A San Siro gli servirà un certificato medico di idoneità per scendere in campo, tre giorni dopo potrà invece festeggiare alla grande il 16° compleanno. Roba che da queste parti riporta ai tempi eroici di Gianni Rivera, ma che sta diventando un’abitudine dopo l’approdo in prima squadra del baby fenomeno Mastour alla fine dello scorso campionato.

Brocchi - che lo fa giocare sottoetà di due anni in Primavera - non ha perso la fiducia in lui e nemmeno Inzaghi che lo affiancherà al pupillo Gori, 18 anni, arrivato l’anno scorso da Brescia. Il nome è lo stesso del suo idolo, Buffon. Da piccolo tirava anche le punizioni, come Chilavert. Ma con i guanti «Gigio» c’è nato o quasi. Suo fratello maggiore, classe ’90, è arrivato infatti a Milanello quando lui aveva appena 6 anni: strappato a Lecce e Juve, Antonio ha vinto uno scudetto Allievi e una Coppa Italia Primavera. Oggi non è più del Milan, ma del Genoa e intanto fa esperienza difendendo la porta del Bari.

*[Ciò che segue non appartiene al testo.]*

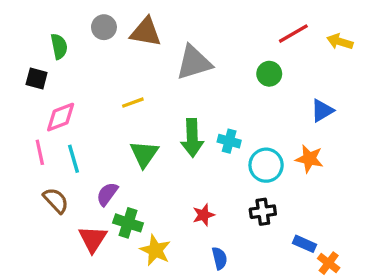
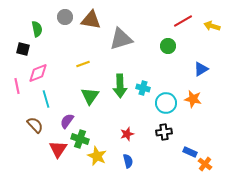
pink line: (40, 152) -> (17, 86), moved
blue semicircle: (219, 258) -> (128, 161), moved

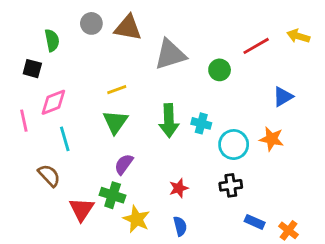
red line: (183, 21) -> (256, 46), moved
green circle: (168, 46) -> (220, 70), moved
green triangle: (90, 96) -> (115, 122), moved
purple semicircle: (67, 121) -> (124, 164), moved
blue rectangle: (190, 152) -> (255, 222), moved

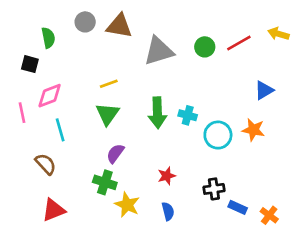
green circle: (220, 70) -> (205, 47), moved
black cross: (231, 185) -> (214, 189), moved
red triangle: (82, 209) -> (54, 210), moved, turned 35

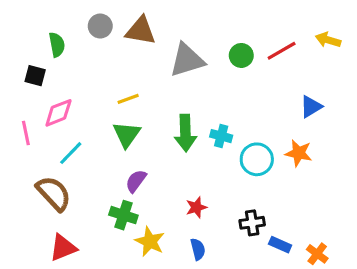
cyan line: (60, 130) -> (71, 153), turned 60
brown semicircle: (46, 164) -> (54, 193), size x1.4

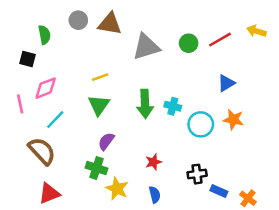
blue triangle: (311, 107) -> (226, 83), moved

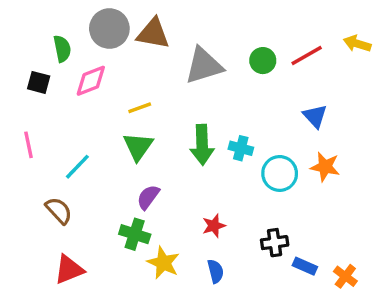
gray circle: (78, 20) -> (109, 29), size x1.5
blue triangle: (226, 83) -> (315, 116), turned -42
pink diamond: (46, 88) -> (91, 81), moved
brown semicircle: (42, 151) -> (59, 211), size x0.7

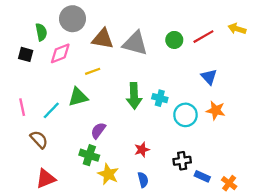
brown triangle: (153, 34) -> (103, 39), moved
gray triangle: (204, 66) -> (135, 43), turned 32
pink line: (28, 145) -> (22, 107), moved
green triangle: (138, 146) -> (78, 97), moved, turned 40

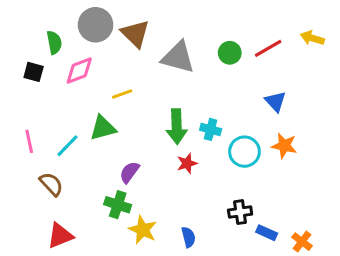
brown triangle: (103, 39) -> (135, 34), moved, turned 35
red star: (142, 150) -> (187, 163), moved

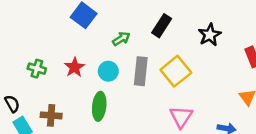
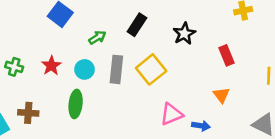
pink triangle: (181, 117) -> (171, 114), moved, turned 35

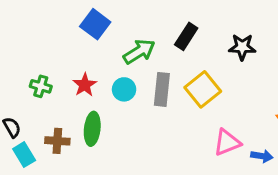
black star: (184, 34) -> (242, 47), turned 30
green arrow: (97, 37) -> (139, 52), size x1.5
green ellipse: (76, 104) -> (92, 129), moved

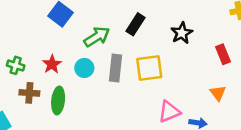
black star: (242, 47) -> (182, 33), turned -30
yellow square: (203, 89) -> (149, 68), turned 32
brown cross: (57, 141) -> (29, 93), moved

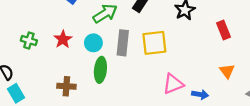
brown cross: (29, 93) -> (66, 86), moved
orange triangle: (218, 93) -> (227, 71), moved
green ellipse: (58, 100) -> (100, 70), moved

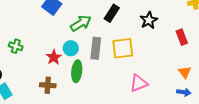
red star: (63, 39) -> (54, 57), moved
blue arrow: (200, 94) -> (184, 92), moved

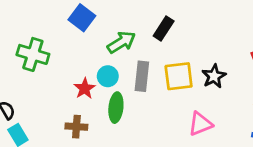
black star: (149, 20) -> (214, 76), moved
green cross: (16, 46) -> (33, 54), moved, size x1.6

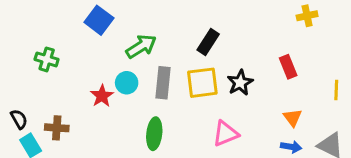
black rectangle: (164, 29) -> (208, 42), moved
green cross: (33, 54) -> (47, 59), size x0.7
green ellipse: (116, 108) -> (154, 134), moved
brown cross: (76, 127) -> (57, 128), moved

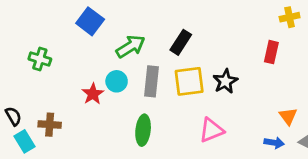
black rectangle: (208, 42) -> (181, 42), moved
red rectangle: (288, 67) -> (271, 52), moved, turned 35
orange triangle: (293, 118) -> (288, 116), moved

Il «piccolo» di casa ne segue le orme rossonere nel 2013 - con già una convocazione in azzurro nonostante fosse ancora in una scuola calcio, mai successo prima - ma ha qualcosa in più. E lo si vede a occhio. Non è la pur buona rapidità negli spostamenti, bensì i 197 centimetri che lo fanno sembrare un gigante. E che da ragazzo suscitavano invidie e sospetti nelle squadre avversarie. Spinti al calcio dallo zio Enrico, scomparso qualche anno fa, i fratelli Donnarumma sono cresciuti entrambi al Club Napoli di Castellammare di Stabia. A forgiarli gli insegnamenti di Ernesto Ferrara, il guru dei portieri campani: sul suo curriculum ci sono Antonio Mirante e Gennaro Iezzo. Lo voleva l’Inter, ma proprio come Mastour alla fine ha scelto il Diavolo. Complice anche il suo procuratore Mino Raiola che ha convinto il club a sborsare l’incredibile cifra di 250 mila euro per soffiarlo alla concorrenza. Berlusconi voleva un Milan giovane e italiano: basterà Donnarumma a renderlo felice?